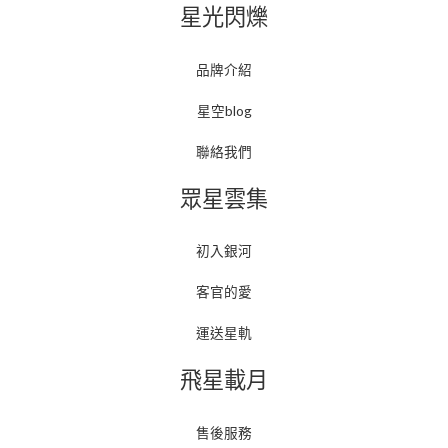
星光閃爍
品牌介紹
星空blog
聯絡我們
眾星雲集
初入銀河
客官的愛
運送星軌
飛星載月
售後服務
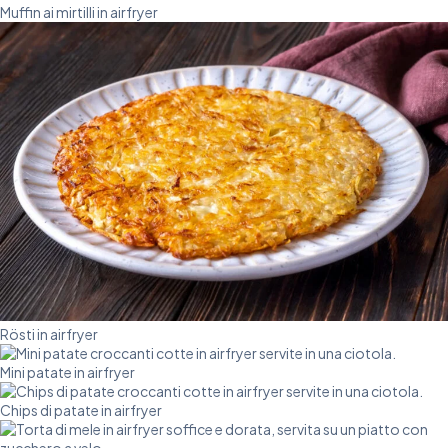
Muffin ai mirtilli in airfryer
Rösti in airfryer
Mini patate in airfryer
Chips di patate in airfryer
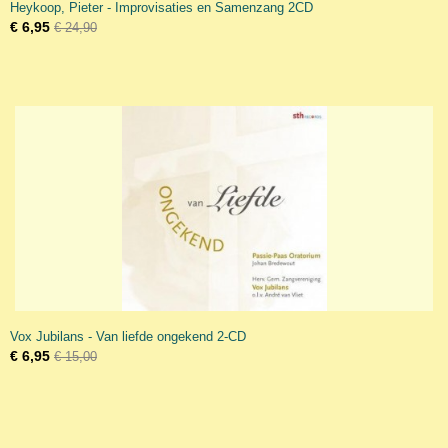
Heykoop, Pieter - Improvisaties en Samenzang 2CD
€ 6,95
€ 24,90
Vox Jubilans - Van liefde ongekend 2-CD
€ 6,95
€ 15,00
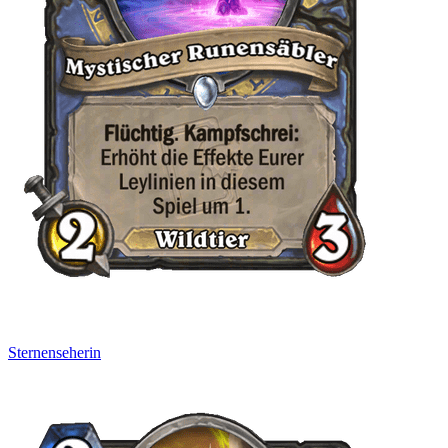
Sternenseherin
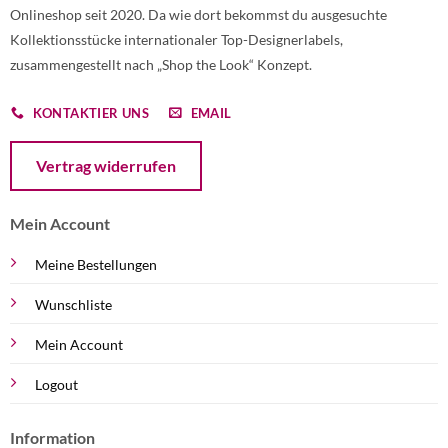
Onlineshop seit 2020. Da wie dort bekommst du ausgesuchte
Kollektionsstücke internationaler Top-Designerlabels,
zusammengestellt nach „Shop the Look“ Konzept.
KONTAKTIER UNS
EMAIL
Öffnet ein Dialogfenster mit dem Formular zur Online-Widerruf
Vertrag widerrufen
Mein Account
Meine Bestellungen
Wunschliste
Mein Account
Logout
Information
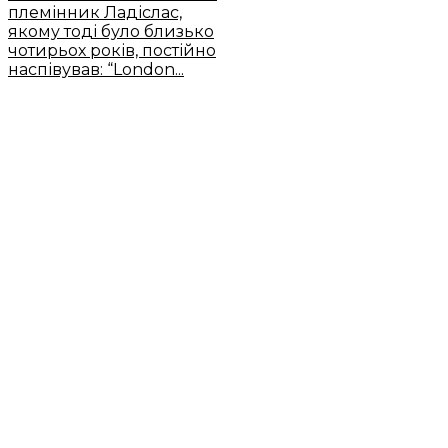
племінник Ладіслас,
якому тоді було близько
чотирьох років, постійно
наспівував: “London...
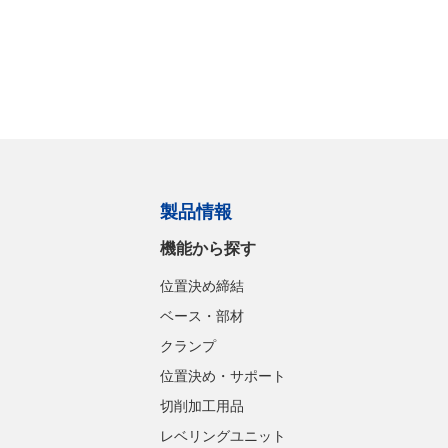
製品情報
機能から探す
位置決め締結
ベース・部材
クランプ
位置決め・サポート
切削加工用品
レベリングユニット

_Your objective:_ Print the listing exactly, but skip its pictures.

_Result of this task:_
星光閃爍
品牌介紹
星空blog
聯絡我們
眾星雲集
初入銀河
客官的愛
運送星軌
飛星載月
售後服務
Muffin ai mirtilli in airfryer
Rösti in airfryer
Mini patate in airfryer
Chips di patate in airfryer
Heykoop, Pieter - Improvisaties en Samenzang 2CD
€ 6,95
€ 24,90
Vox Jubilans - Van liefde ongekend 2-CD
€ 6,95
€ 15,00
Sternenseherin
Onlineshop seit 2020. Da wie dort bekommst du ausgesuchte
Kollektionsstücke internationaler Top-Designerlabels,
zusammengestellt nach „Shop the Look“ Konzept.
KONTAKTIER UNS
EMAIL
Öffnet ein Dialogfenster mit dem Formular zur Online-Widerruf
Vertrag widerrufen
Mein Account
Meine Bestellungen
Wunschliste
Mein Account
Logout
Information
племінник Ладіслас,
якому тоді було близько
чотирьох років, постійно
наспівував: “London...
製品情報
機能から探す
位置決め締結
ベース・部材
クランプ
位置決め・サポート
切削加工用品
レベリングユニット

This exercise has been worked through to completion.